This is a Milestone Report (exploratory analysis of the data set) of the Data Science Specialization SwiftKey Capstone.
The goal of this project is just to display that I’ve gotten used to working with the data and that I’m on track to create my prediction algorithm.
The motivation for this project is to:
1. Demonstrate that you’ve downloaded the data and have successfully loaded it in.
2. Create a basic report of summary statistics about the data sets.
3. Report any interesting findings that you amassed so far.4. Get feedback on your plans for creating a prediction algorithm and Shiny app.
library(tidytext)
library(tidyr)
library(dplyr)
##
## Attaching package: 'dplyr'
## The following objects are masked from 'package:stats':
##
## filter, lag
## The following objects are masked from 'package:base':
##
## intersect, setdiff, setequal, union
library(ggplot2)
library(qdapRegex)
##
## Attaching package: 'qdapRegex'
## The following object is masked from 'package:ggplot2':
##
## %+%
## The following object is masked from 'package:dplyr':
##
## explain
library(ngram)
library(RWeka)
wd <- getwd()
f <- "Coursera-SwiftKey.zip"
if (!dir.exists("Coursera-SwiftKey")) {
url <- "https://d396qusza40orc.cloudfront.net/dsscapstone/dataset/Coursera-SwiftKey.zip"

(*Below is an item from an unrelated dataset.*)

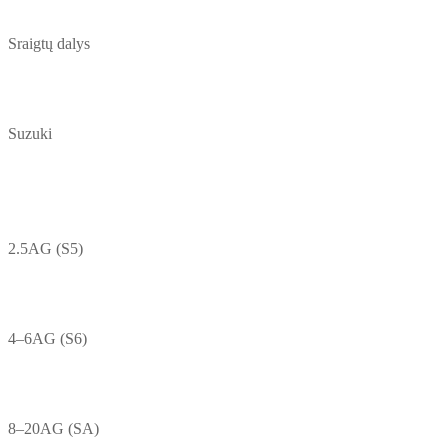
Sraigtų dalys
Suzuki
2.5AG (S5)
4–6AG (S6)
8–20AG (SA)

if (!file.exists("Coursera-SwiftKey.zip")) {
download.file(url, destfile = "Coursera-SwiftKey.zip", method = "curl")
unzip("Coursera-SwiftKey.zip")
download.file(url, file.path(wd, f), method = "curl")
unzip(f)
}
}
blogs_file<-"Coursera-SwiftKey/final/en_US/en_US.blogs.txt"
twitter_file<-"Coursera-SwiftKey/final/en_US/en_US.twitter.txt"
news_file<-"Coursera-SwiftKey/final/en_US/en_US.news.txt"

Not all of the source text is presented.